La Speaker della Camera degli Stati Uniti, Nancy Pelosi, è partita il 29 luglio per l’Asia, ma rimane ancora il mistero se si recherà anche a Taiwan. L’isola è al centro delle tensioni tra Usa e Cina per svariati motivi geopolitici, militari ed economici. Ieri il portavoce del Consiglio di sicurezza nazionale Usa, John Kirby, ha dichiarato che “sulle tappe del suo viaggio parlerà l’ufficio della Speaker della Camera. Lei prende le sue decisioni. Non ha bisogno dell’approvazione della Casa Bianca”. In un colloquio telefonico di oltre due ore tra i presidenti cinese e americano Xi Jinping e Joe Biden, il leader americano ha rassicurato sul sostegno degli Stati Uniti alla politica dell’‘Unica Cina’, ma lo ha anche avvertito che non saranno tollerati colpi di mano.
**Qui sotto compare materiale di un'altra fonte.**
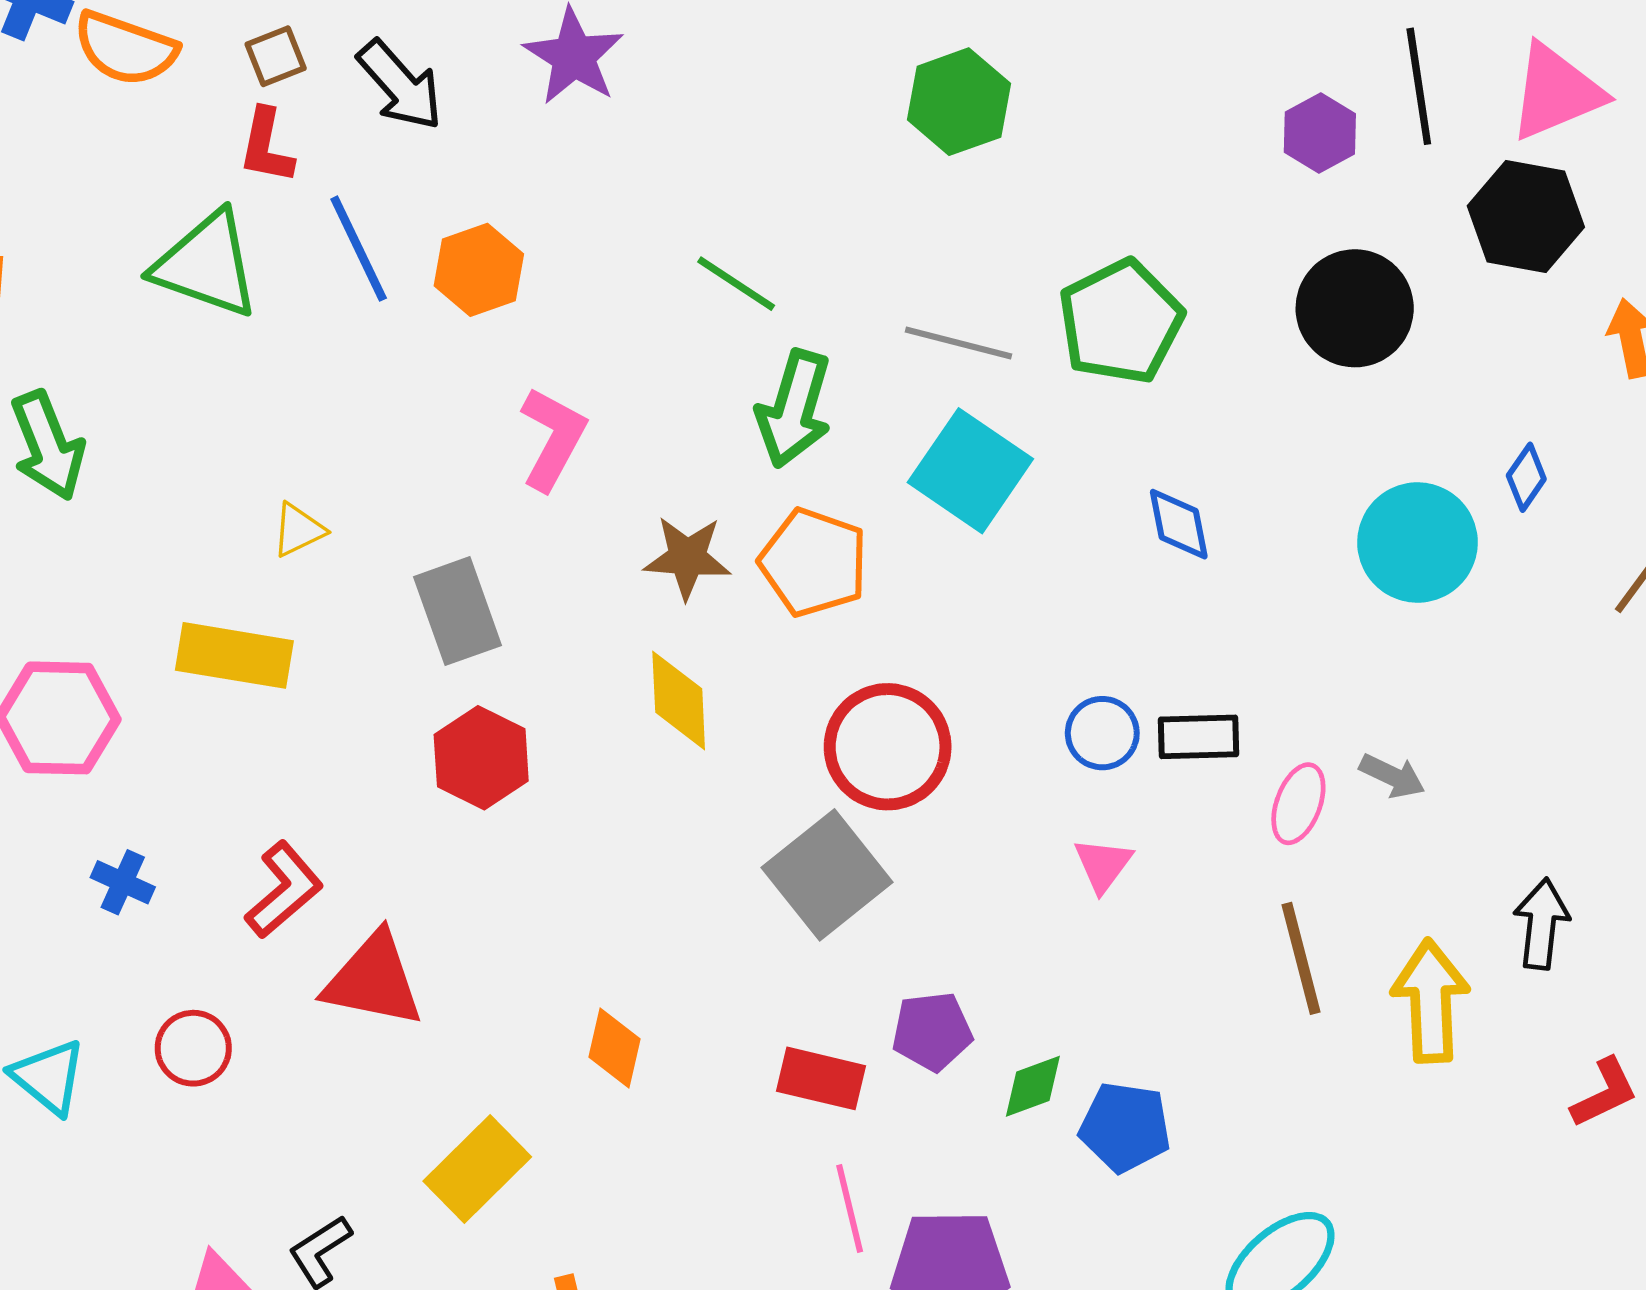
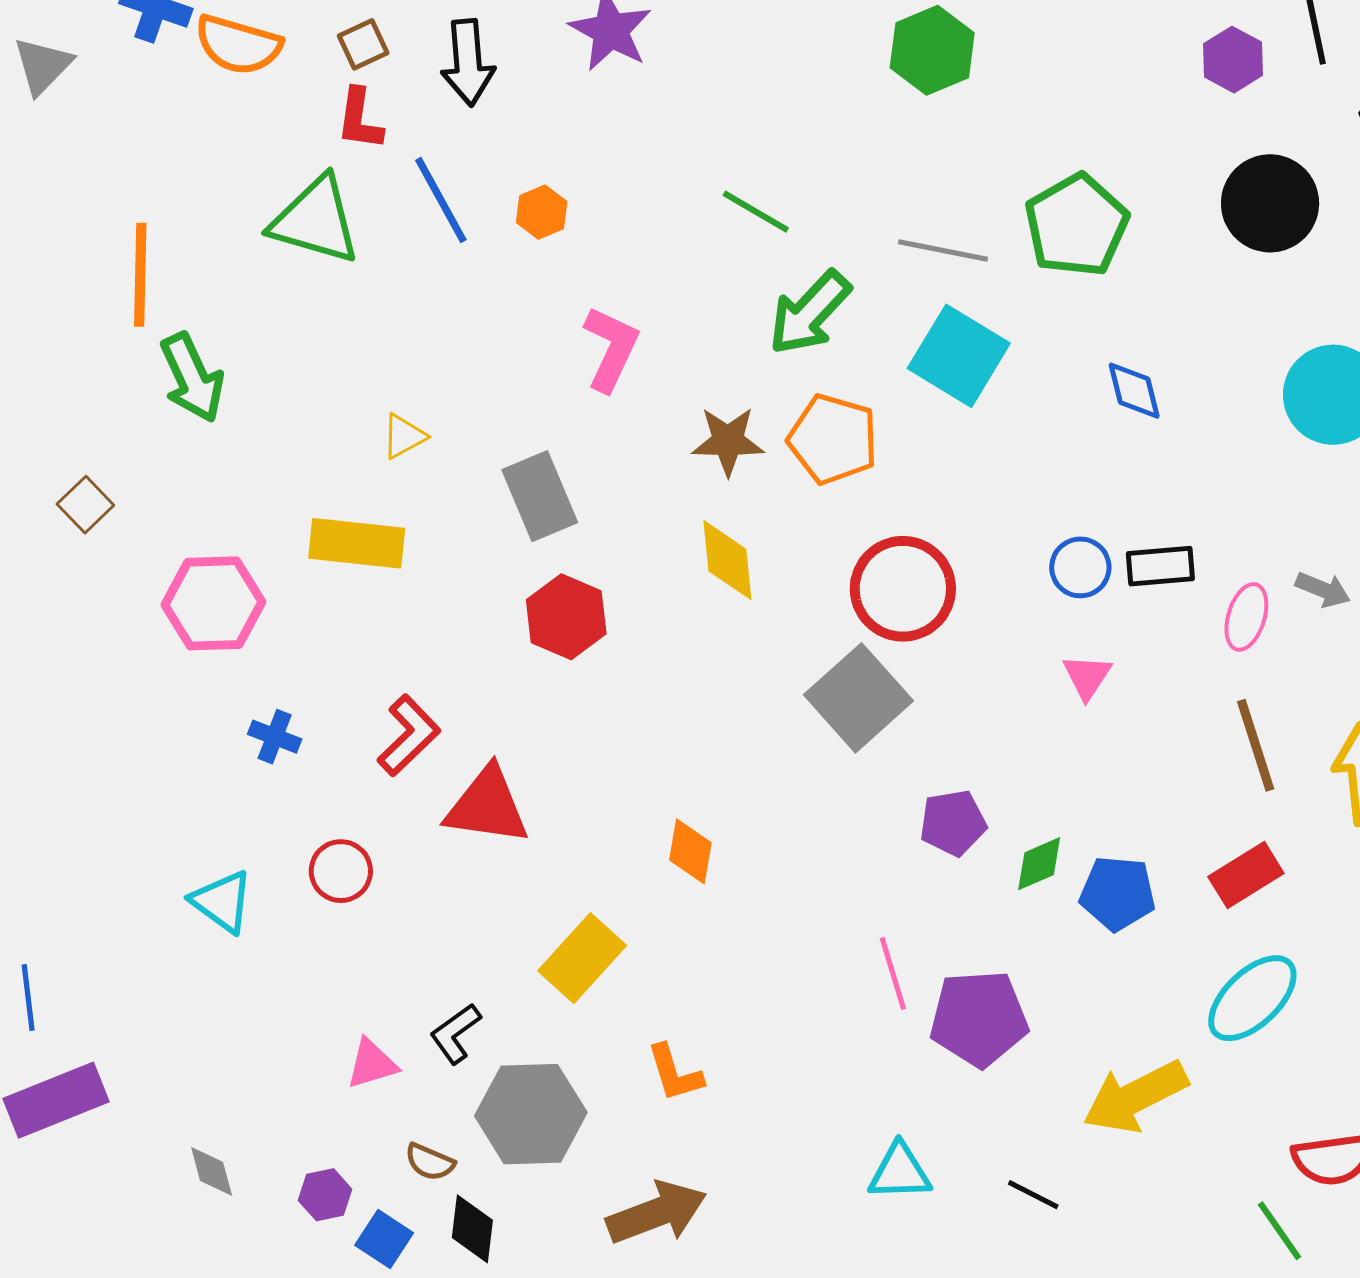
black arrow: (400, 85) -> (468, 63), turned 40
orange hexagon: (479, 270) -> (542, 212), size x0.7
green arrow: (794, 409) -> (810, 313), turned 30
red rectangle: (821, 1078) -> (1246, 875), moved, turned -42

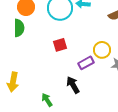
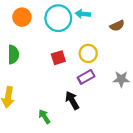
green semicircle: (19, 28) -> (13, 54), moved
yellow circle: (102, 50) -> (88, 53), moved

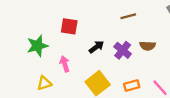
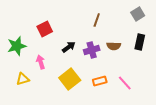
brown line: (128, 16) -> (97, 20), turned -56
red square: (69, 26) -> (45, 29), turned -35
purple cross: (123, 50) -> (92, 50), turned 35

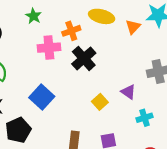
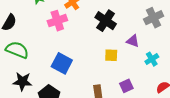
black cross: (84, 58) -> (106, 21), moved
yellow square: (100, 102) -> (111, 55), turned -32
Biden ha tuttavia voluto sottolineare a Xi che Washington si oppone “fermamente agli sforzi unilaterali per cambiare lo status quo o minare la pace e la stabilità attraverso lo Stretto”. Xi Jinping da parte sua ha avvertito gli Stati Uniti che “chi gioca con il fuoco si brucia”. Una metafora che la Casa Bianca si è rifiutata di confermare. “Entrambi i lati dello Stretto dell’isola appartengono ad un’unica Cina”, ha tuonato il presidente cinese. Ribadendo la “ferma opposizione al separatismo” e “all’interferenza di forze esterne”. “Non lasceremo mai spazio alle forze indipendentiste”, ha messo in chiaro il leader di Pechino.
Taiwan: un presidente della Camera Usa ci tornerebbe dopo 25 anni
Il possibile viaggio a Taiwan di Nancy Pelosi potrebbe produrre due effetti concatenati. Innanzitutto complicherebbe l’agenda geopolitica del presidente della Repubblica Popolare Cinese, Xi Jinping, da qua al Congresso nazionale del Partito comunista, che dovrebbe confermarlo alla guida del paese. Potrebbe inoltre gettare le basi per una nuova crisi tra Washington e Pechino nello Stretto di Taiwan. Il viaggio della presidente della Camera avverrebbe a 25 anni di distanza dall’ultimo incontro tra l’allora presidente taiwanese Lee Tang-hui e l’allora presidente della Camera Usa, Newt Gingrich, nel 1997. Quello fu l’anno dopo la terza crisi dello Stretto di Taiwan.
La tensione tra Usa e Cina riguardo lo status di Taiwan parte dal fatto che Pechino considera l’isola suo territorio nazionale. Vuole annetterla per motivi strategico militari ed economici. Dall’altro lato, per gli stessi motivi, gli Usa vogliono che il territorio resti indipendente per poter mantenere l’avamposto nell’oceano Pacifico e gli equilibri commerciali e logistici globali. Taiwan è infatti un polo unico per il settore della tecnologia, manifattura, automotive, elettronica e informatica. È tra le venti economie al mondo e il suo Pil ha superato nazioni come Svizzera, Svezia e Arabia Saudita. Avere il controllo di Taiwan permette di ottenere un ruolo strategico sul Pacifico. Nonché economico riguardo i principali scambi internazionali.